Could you find every line in the records below that contains the word "birilerini" and copy it?

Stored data
Start of Block

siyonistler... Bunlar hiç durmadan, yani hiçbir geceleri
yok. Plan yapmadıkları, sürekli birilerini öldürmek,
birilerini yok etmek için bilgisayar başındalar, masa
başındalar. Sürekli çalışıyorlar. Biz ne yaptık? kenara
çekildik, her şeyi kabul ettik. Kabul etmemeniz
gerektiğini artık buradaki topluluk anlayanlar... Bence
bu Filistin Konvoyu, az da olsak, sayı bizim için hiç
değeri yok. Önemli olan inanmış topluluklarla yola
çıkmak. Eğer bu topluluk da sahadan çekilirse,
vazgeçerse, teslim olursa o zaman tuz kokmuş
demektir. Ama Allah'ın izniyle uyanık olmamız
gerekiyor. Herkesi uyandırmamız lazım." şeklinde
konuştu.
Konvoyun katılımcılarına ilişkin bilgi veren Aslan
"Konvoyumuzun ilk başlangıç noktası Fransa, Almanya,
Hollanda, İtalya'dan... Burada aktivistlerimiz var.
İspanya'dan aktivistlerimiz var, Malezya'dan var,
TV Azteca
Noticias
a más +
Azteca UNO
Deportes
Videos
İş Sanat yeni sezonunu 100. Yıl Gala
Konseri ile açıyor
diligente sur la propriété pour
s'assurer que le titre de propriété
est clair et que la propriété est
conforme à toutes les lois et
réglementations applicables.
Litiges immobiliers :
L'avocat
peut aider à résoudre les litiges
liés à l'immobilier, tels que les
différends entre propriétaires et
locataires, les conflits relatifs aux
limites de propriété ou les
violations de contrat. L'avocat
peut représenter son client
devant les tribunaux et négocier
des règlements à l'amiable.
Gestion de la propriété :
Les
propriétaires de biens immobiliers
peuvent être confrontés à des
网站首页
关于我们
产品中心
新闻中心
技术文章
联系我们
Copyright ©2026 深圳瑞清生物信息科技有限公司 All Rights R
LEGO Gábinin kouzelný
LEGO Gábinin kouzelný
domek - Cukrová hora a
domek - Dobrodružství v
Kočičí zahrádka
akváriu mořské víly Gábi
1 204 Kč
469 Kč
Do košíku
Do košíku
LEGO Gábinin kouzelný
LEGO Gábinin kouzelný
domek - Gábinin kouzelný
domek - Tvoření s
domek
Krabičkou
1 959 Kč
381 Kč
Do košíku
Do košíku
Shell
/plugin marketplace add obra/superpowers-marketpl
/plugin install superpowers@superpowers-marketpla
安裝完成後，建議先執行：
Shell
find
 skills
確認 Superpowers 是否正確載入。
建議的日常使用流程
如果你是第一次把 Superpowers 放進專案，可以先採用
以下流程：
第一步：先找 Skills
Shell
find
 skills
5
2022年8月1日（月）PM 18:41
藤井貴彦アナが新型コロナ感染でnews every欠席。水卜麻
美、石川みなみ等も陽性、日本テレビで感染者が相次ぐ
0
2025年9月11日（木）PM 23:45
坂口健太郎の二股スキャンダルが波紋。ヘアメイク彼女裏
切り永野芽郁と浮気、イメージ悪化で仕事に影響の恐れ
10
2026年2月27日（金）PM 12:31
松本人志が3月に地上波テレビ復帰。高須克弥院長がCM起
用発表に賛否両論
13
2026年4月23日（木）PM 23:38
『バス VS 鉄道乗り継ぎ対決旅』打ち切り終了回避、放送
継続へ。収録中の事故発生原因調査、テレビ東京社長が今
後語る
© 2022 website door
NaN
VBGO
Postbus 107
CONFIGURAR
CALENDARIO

End of Block
Start of Block

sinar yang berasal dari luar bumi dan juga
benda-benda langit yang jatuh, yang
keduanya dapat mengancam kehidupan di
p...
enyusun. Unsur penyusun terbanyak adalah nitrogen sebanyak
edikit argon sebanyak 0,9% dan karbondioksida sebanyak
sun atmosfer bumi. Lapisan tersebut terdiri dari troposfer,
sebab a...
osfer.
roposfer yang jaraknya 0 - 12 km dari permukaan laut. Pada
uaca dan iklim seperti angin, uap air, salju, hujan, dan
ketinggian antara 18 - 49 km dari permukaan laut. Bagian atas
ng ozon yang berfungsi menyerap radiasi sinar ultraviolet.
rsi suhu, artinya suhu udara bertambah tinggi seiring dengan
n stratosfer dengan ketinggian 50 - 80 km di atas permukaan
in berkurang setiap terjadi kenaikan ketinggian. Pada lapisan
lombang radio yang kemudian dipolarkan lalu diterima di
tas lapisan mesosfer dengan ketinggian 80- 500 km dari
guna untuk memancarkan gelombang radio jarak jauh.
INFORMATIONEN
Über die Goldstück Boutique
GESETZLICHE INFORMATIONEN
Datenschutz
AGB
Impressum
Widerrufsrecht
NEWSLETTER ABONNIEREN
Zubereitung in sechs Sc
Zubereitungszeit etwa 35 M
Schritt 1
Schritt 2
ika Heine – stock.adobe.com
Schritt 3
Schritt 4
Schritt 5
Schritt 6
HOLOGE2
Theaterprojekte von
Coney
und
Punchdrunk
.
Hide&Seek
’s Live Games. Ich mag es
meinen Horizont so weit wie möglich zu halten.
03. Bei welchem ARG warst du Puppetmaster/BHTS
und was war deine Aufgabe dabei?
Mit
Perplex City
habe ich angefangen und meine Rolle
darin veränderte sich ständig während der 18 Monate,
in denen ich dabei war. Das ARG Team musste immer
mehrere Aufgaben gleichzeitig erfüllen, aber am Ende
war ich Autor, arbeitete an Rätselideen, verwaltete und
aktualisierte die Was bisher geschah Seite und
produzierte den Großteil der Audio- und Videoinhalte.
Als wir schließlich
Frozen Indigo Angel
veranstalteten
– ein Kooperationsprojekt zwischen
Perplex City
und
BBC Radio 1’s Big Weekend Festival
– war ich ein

End of Block
Start of Block

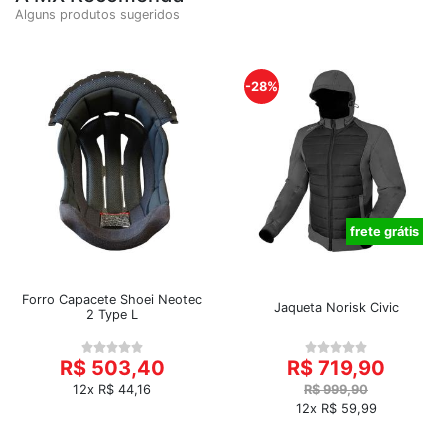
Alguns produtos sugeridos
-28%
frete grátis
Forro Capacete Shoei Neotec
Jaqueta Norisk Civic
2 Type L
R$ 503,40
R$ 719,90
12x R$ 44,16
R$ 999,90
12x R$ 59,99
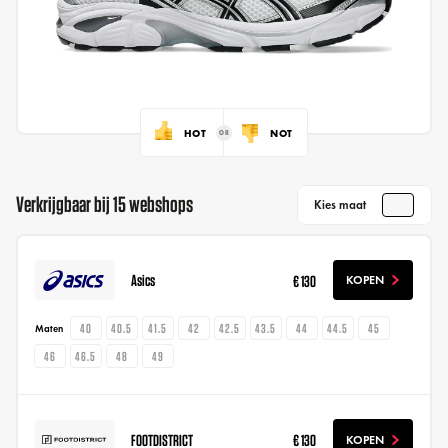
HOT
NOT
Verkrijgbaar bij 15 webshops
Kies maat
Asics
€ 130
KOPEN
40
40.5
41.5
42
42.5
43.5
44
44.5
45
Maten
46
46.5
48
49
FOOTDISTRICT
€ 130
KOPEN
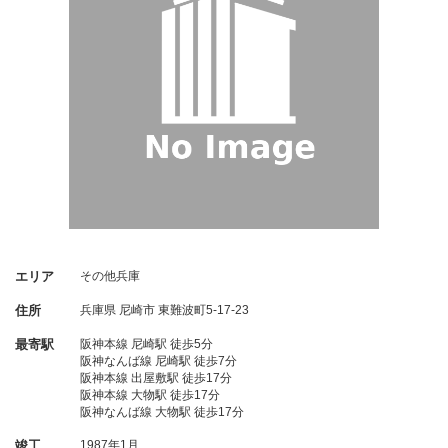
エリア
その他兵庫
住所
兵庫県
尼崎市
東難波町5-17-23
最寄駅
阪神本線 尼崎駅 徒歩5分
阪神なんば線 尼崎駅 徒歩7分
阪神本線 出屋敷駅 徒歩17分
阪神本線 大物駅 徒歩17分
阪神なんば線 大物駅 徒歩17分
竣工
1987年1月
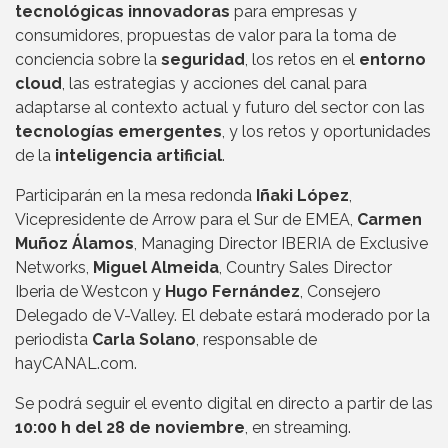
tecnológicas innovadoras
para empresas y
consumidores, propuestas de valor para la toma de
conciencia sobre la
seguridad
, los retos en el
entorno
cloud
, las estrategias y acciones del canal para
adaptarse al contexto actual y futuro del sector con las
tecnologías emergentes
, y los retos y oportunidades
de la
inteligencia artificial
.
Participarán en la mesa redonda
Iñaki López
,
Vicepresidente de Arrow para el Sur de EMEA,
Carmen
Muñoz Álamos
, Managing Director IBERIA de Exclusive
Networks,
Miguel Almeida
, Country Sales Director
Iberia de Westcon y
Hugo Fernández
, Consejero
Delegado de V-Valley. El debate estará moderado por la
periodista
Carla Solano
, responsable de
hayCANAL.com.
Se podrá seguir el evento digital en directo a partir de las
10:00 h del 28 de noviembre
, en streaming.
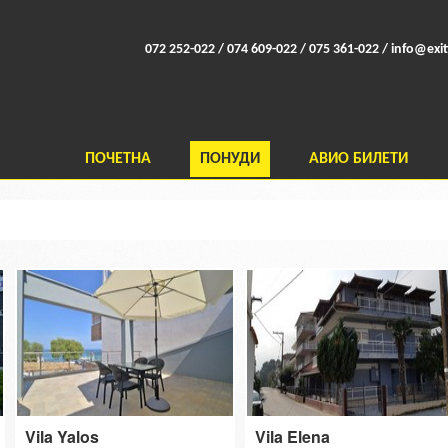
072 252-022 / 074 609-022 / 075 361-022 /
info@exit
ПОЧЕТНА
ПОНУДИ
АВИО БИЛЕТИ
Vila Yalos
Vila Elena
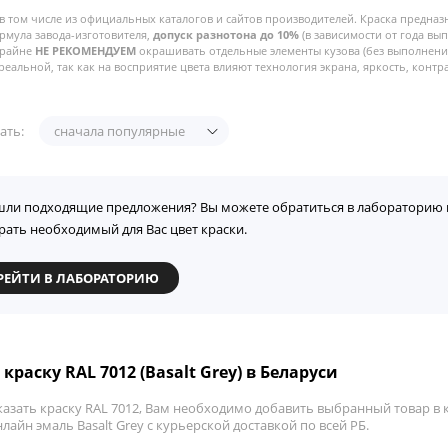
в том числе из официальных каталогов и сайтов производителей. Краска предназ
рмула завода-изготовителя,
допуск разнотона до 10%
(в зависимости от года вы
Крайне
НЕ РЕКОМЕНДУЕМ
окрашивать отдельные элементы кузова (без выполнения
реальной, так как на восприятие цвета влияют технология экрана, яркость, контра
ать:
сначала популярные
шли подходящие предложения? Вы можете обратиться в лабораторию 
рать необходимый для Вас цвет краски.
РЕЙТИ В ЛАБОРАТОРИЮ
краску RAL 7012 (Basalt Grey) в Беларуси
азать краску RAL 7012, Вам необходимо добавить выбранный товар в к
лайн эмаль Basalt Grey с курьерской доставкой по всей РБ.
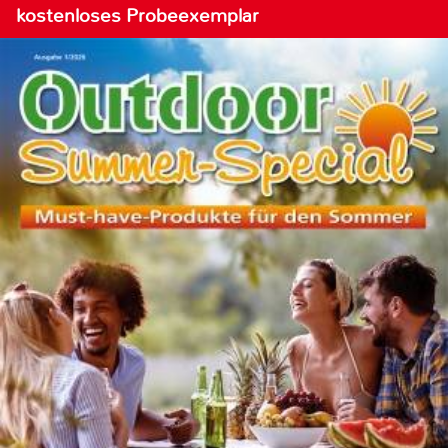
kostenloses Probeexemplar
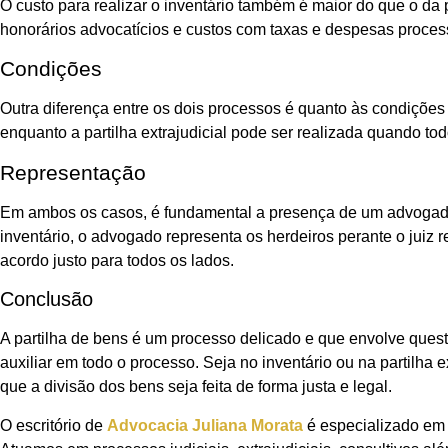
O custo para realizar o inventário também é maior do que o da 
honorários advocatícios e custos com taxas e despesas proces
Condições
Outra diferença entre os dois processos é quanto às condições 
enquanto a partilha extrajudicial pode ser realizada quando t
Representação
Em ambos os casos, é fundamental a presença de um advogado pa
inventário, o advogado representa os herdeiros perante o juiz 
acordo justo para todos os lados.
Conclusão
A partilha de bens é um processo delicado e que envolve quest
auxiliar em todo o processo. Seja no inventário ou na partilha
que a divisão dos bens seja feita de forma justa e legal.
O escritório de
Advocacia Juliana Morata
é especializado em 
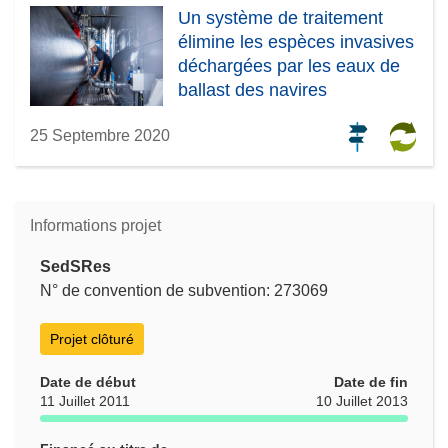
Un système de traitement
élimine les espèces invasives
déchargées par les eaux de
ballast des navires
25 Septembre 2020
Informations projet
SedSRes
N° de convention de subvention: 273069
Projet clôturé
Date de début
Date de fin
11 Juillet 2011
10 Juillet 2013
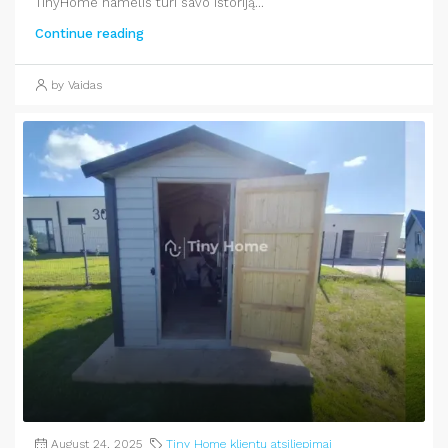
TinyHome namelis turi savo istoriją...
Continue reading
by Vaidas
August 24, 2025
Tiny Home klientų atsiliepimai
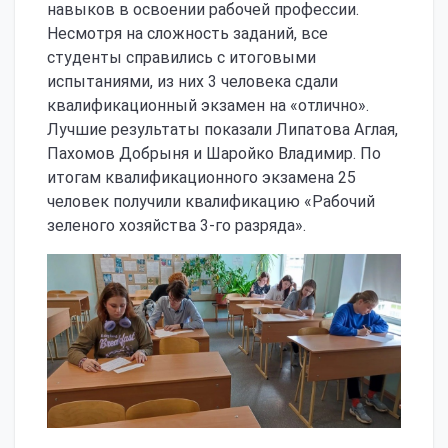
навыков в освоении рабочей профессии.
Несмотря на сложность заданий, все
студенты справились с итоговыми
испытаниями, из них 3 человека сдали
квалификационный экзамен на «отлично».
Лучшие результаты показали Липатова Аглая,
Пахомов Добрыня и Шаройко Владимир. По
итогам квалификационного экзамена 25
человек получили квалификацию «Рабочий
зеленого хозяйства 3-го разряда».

End of Block

- _Task answer_
yok. Plan yapmadıkları, sürekli birilerini öldürmek,
birilerini yok etmek için bilgisayar başındalar, masa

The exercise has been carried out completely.